ACTION ITEM: Find each line in the following listing that has the string "Gennaro", then state the count and nothing else.

SUPPLIED ENTRIES:
^^^^^^^^^^^^^^^^

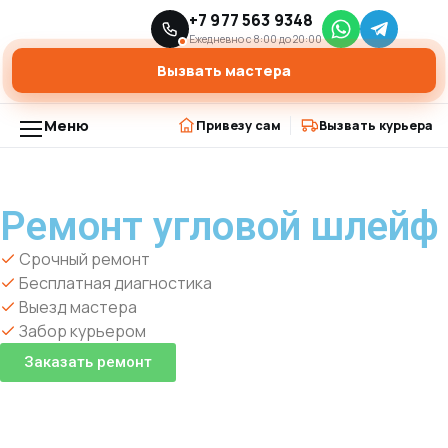
Главная
Ремонт строительной техники
Ремонт угловой шлейф
+7 977 563 9348
›
›
Ежедневно с 8:00 до 20:00
Вызвать мастера
Меню
Привезу сам
Вызвать курьера
Ремонт угловой шлейф
Срочный ремонт
Бесплатная диагностика
Выезд мастера
Забор курьером
Заказать ремонт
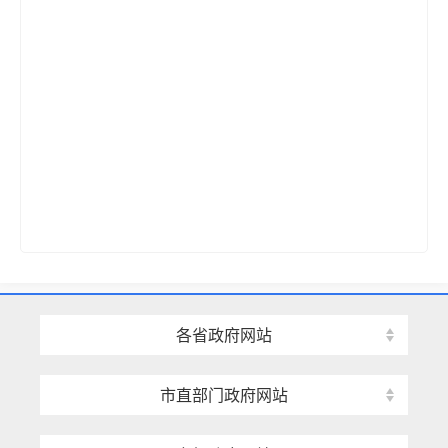
各省政府网站
市直部门政府网站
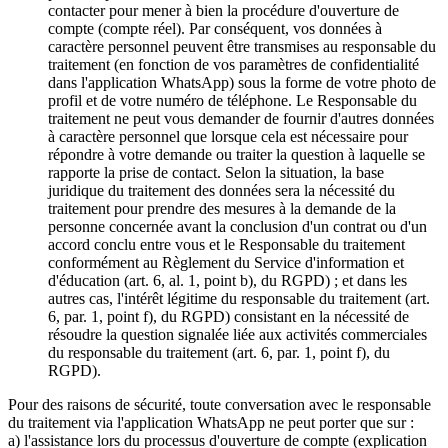
contacter pour mener à bien la procédure d'ouverture de
compte (compte réel). Par conséquent, vos données à
caractère personnel peuvent être transmises au responsable du
traitement (en fonction de vos paramètres de confidentialité
dans l'application WhatsApp) sous la forme de votre photo de
profil et de votre numéro de téléphone. Le Responsable du
traitement ne peut vous demander de fournir d'autres données
à caractère personnel que lorsque cela est nécessaire pour
répondre à votre demande ou traiter la question à laquelle se
rapporte la prise de contact. Selon la situation, la base
juridique du traitement des données sera la nécessité du
traitement pour prendre des mesures à la demande de la
personne concernée avant la conclusion d'un contrat ou d'un
accord conclu entre vous et le Responsable du traitement
conformément au Règlement du Service d'information et
d'éducation (art. 6, al. 1, point b), du RGPD) ; et dans les
autres cas, l'intérêt légitime du responsable du traitement (art.
6, par. 1, point f), du RGPD) consistant en la nécessité de
résoudre la question signalée liée aux activités commerciales
du responsable du traitement (art. 6, par. 1, point f), du
RGPD).
Pour des raisons de sécurité, toute conversation avec le responsable
du traitement via l'application WhatsApp ne peut porter que sur :
a) l'assistance lors du processus d'ouverture de compte (explication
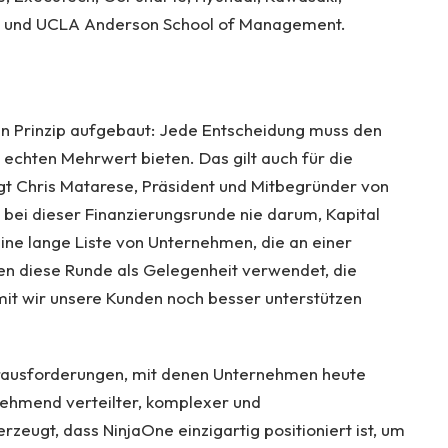
ic und UCLA Anderson School of Management.
n Prinzip aufgebaut: Jede Entscheidung muss den
 echten Mehrwert bieten. Das gilt auch für die
agt Chris Matarese, Präsident und Mitbegründer von
s bei dieser Finanzierungsrunde nie darum, Kapital
ine lange Liste von Unternehmen, die an einer
ben diese Runde als Gelegenheit verwendet, die
it wir unsere Kunden noch besser unterstützen
Herausforderungen, mit denen Unternehmen heute
nehmend verteilter, komplexer und
rzeugt, dass NinjaOne einzigartig positioniert ist, um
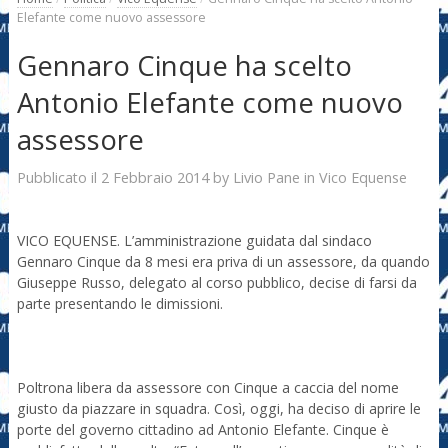
Elefante come nuovo assessore
Gennaro Cinque ha scelto
Antonio Elefante come nuovo
assessore
2 Febbraio 2014
Livio Pane
Pubblicato il
by
in
Vico Equense
VICO EQUENSE. L’amministrazione guidata dal sindaco
Gennaro Cinque da 8 mesi era priva di un assessore, da quando
Giuseppe Russo, delegato al corso pubblico, decise di farsi da
parte presentando le dimissioni.
Poltrona libera da assessore con Cinque a caccia del nome
giusto da piazzare in squadra. Così, oggi, ha deciso di aprire le
porte del governo cittadino ad Antonio Elefante. Cinque è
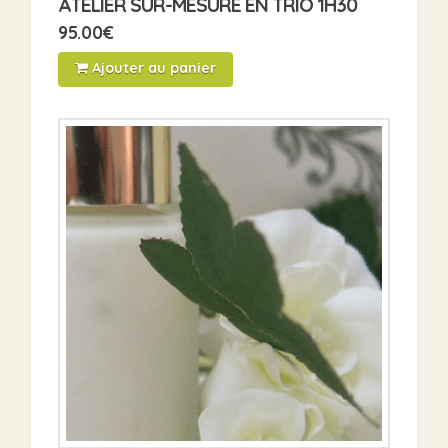
ATELIER SUR-MESURE EN TRIO 1H30
95.00
€
Ajouter au panier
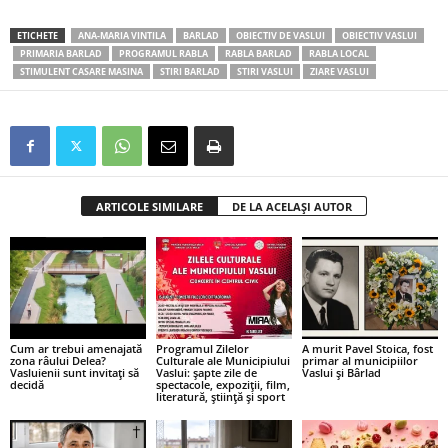
ETICHETE
ANA-MARIA VINTILA
BARLAD
OBIECTIV DE VASLUI
OBIECTIV VASLUI
PRIMARIA BARLAD
PROGRAMUL RABLA
RABLA BARLAD
RABLA LOCAL
STIMULENT CASARE MASINA
STIRI BARLAD
STIRI VASLUI
ZIARE VASLUI
ARTICOLE SIMILARE
DE LA ACELAȘI AUTOR
Cum ar trebui amenajată
Programul Zilelor
A murit Pavel Stoica, fost
zona râului Delea?
Culturale ale Municipiului
primar al municipiilor
Vasluienii sunt invitați să
Vaslui: șapte zile de
Vaslui și Bârlad
decidă
spectacole, expoziții, film,
literatură, știință și sport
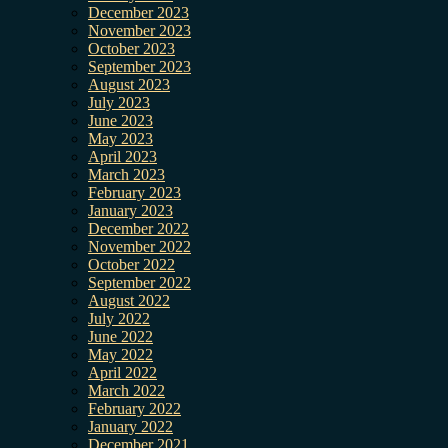
December 2023
November 2023
October 2023
September 2023
August 2023
July 2023
June 2023
May 2023
April 2023
March 2023
February 2023
January 2023
December 2022
November 2022
October 2022
September 2022
August 2022
July 2022
June 2022
May 2022
April 2022
March 2022
February 2022
January 2022
December 2021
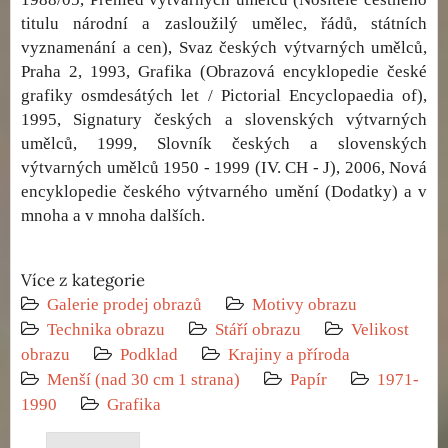
titulu národní a zasloužilý umělec, řádů, státních
vyznamenání a cen), Svaz českých výtvarných umělců,
Praha 2, 1993, Grafika (Obrazová encyklopedie české
grafiky osmdesátých let / Pictorial Encyclopaedia of),
1995, Signatury českých a slovenských výtvarných
umělců, 1999, Slovník českých a slovenských
výtvarných umělců 1950 - 1999 (IV. CH - J), 2006, Nová
encyklopedie českého výtvarného umění (Dodatky) a v
mnoha a v mnoha dalších.
Více z kategorie
Galerie prodej obrazů
Motivy obrazu
Technika obrazu
Stáří obrazu
Velikost
obrazu
Podklad
Krajiny a příroda
Menší (nad 30 cm 1 strana)
Papír
1971-
1990
Grafika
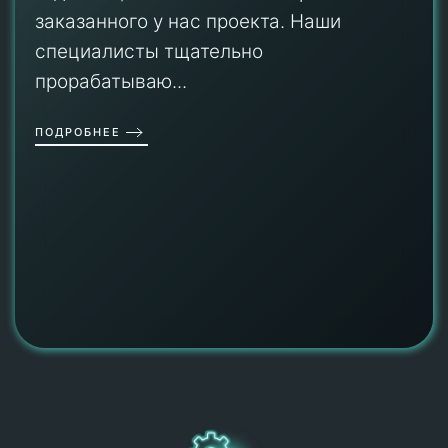
заказанного у нас проекта. Наши
специалисты тщательно
прорабатываю...
ПОДРОБНЕЕ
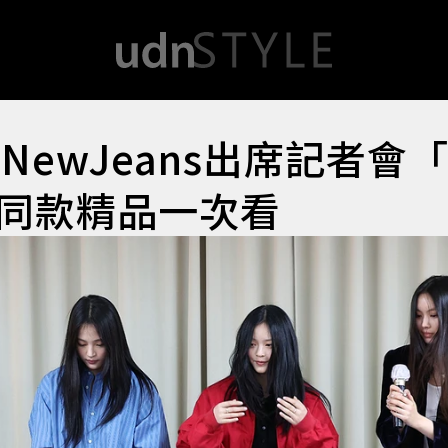
NewJeans出席記者會
同款精品一次看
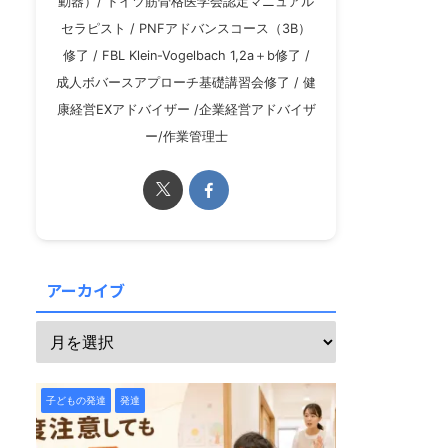
動器）/ ドイツ筋骨格医学会認定マニュアル
セラピスト / PNFアドバンスコース（3B）
修了 / FBL Klein-Vogelbach 1,2a＋b修了 /
成人ボバースアプローチ基礎講習会修了 / 健
康経営EXアドバイザー /企業経営アドバイザ
ー/作業管理士
アーカイブ
子どもの発達
発達
子どもの発達
発達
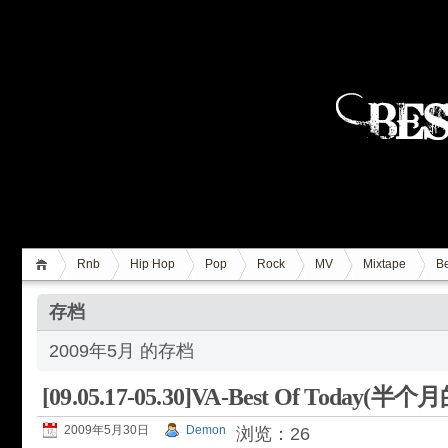
Rnb
Hip Hop
Pop
Rock
MV
Mixtape
Be
存档
2009年5月 的存档
[09.05.17-05.30]VA-Best Of Today
2009年5月30日
Demon
浏览：26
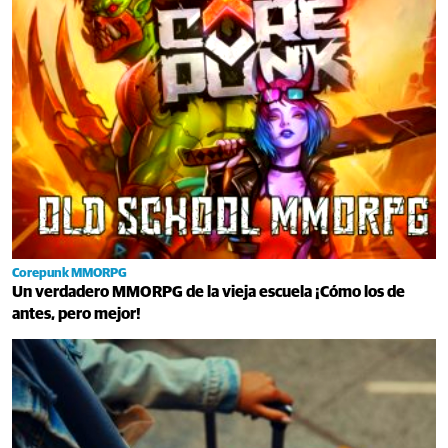
Corepunk MMORPG
Un verdadero MMORPG de la vieja escuela ¡Cómo los de
antes, pero mejor!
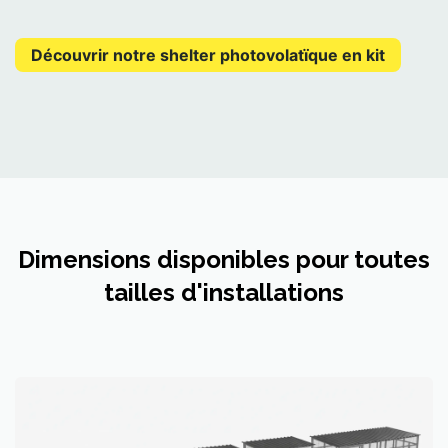
Découvrir notre shelter photovolatïque en kit
Dimensions disponibles pour toutes
tailles d'installations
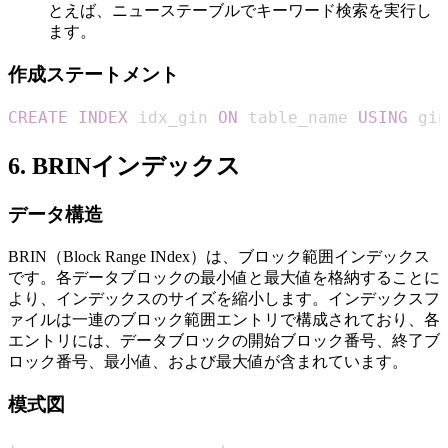
とえば、ニューステーブルでキーワード検索を実行し
ます。
作成ステートメント
CREATE
INDEX
 idx_gin 
ON
 table_name 
USING
 gin
6. BRINインデックス
データ構造
BRIN（Block Range INdex）は、ブロック範囲インデックス
です。各データブロックの最小値と最大値を格納することに
より、インデックスのサイズを縮小します。インデックスフ
ァイルは一連のブロック範囲エントリで構成されており、各
エントリには、データブロックの開始ブロック番号、終了ブ
ロック番号、最小値、および最大値が含まれています。
模式図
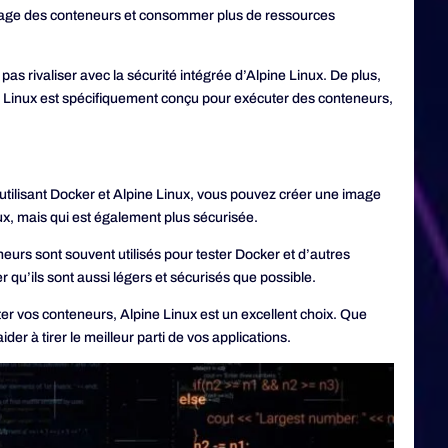
rrage des conteneurs et consommer plus de ressources
as rivaliser avec la sécurité intégrée d’Alpine Linux. De plus,
ine Linux est spécifiquement conçu pour exécuter des conteneurs,
 utilisant Docker et Alpine Linux, vous pouvez créer une image
ux, mais qui est également plus sécurisée.
neurs sont souvent utilisés pour tester Docker et d’autres
 qu’ils sont aussi légers et sécurisés que possible.
ter vos conteneurs, Alpine Linux est un excellent choix. Que
r à tirer le meilleur parti de vos applications.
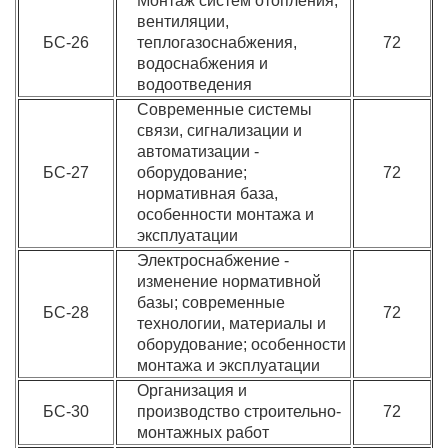
Монтаж систем отопления,
вентиляции,
БС-26
теплогазоснабжения,
72
водоснабжения и
водоотведения
Современные системы
связи, сигнализации и
автоматизации -
БС-27
оборудование;
72
нормативная база,
особенности монтажа и
эксплуатации
Электроснабжение -
изменение нормативной
базы; современные
БС-28
72
технологии, материалы и
оборудование; особенности
монтажа и эксплуатации
Организация и
БС-30
производство строительно-
72
монтажных работ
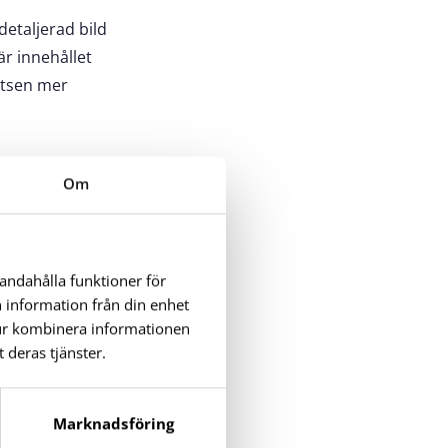
detaljerad bild
är innehållet
latsen mer
Om
 9 § lagen om
handahålla funktioner för
n information från din enhet
tur kombinera informationen
 deras tjänster.
ar av
Marknadsföring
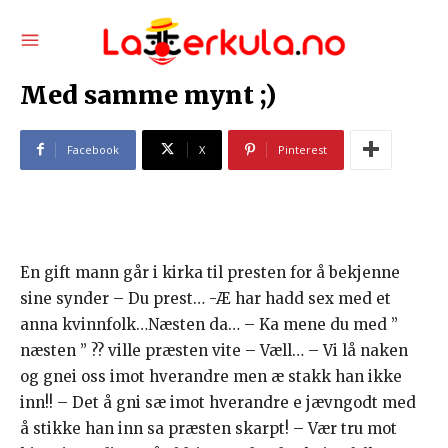
Med samme mynt ;)
Facebook
X
Pinterest
En gift mann går i kirka til presten for å bekjenne
sine synder – Du prest… -Æ har hadd sex med et
anna kvinnfolk…Næsten da… – Ka mene du med ”
næsten ” ?? ville præsten vite – Væll… – Vi lå naken
og gnei oss imot hverandre men æ stakk han ikke
inn!! – Det å gni sæ imot hverandre e jævngodt med
å stikke han inn sa præsten skarpt! – Vær tru mot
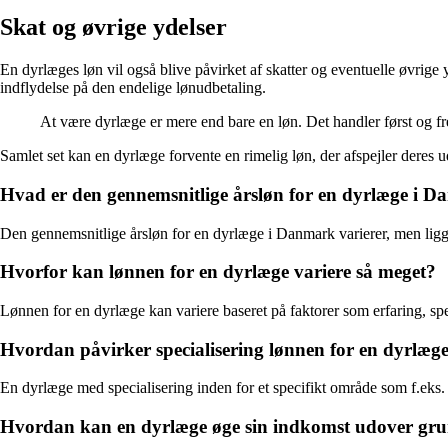
Skat og øvrige ydelser
En dyrlæges løn vil også blive påvirket af skatter og eventuelle øvrige 
indflydelse på den endelige lønudbetaling.
At være dyrlæge er mere end bare en løn. Det handler først og f
Samlet set kan en dyrlæge forvente en rimelig løn, der afspejler deres 
Hvad er den gennemsnitlige årsløn for en dyrlæge i 
Den gennemsnitlige årsløn for en dyrlæge i Danmark varierer, men ligge
Hvorfor kan lønnen for en dyrlæge variere så meget?
Lønnen for en dyrlæge kan variere baseret på faktorer som erfaring, spec
Hvordan påvirker specialisering lønnen for en dyrlæg
En dyrlæge med specialisering inden for et specifikt område som f.eks. k
Hvordan kan en dyrlæge øge sin indkomst udover gr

^^^^^^^^^^^^^^^^

RESPONSE TO THIS TASK: 2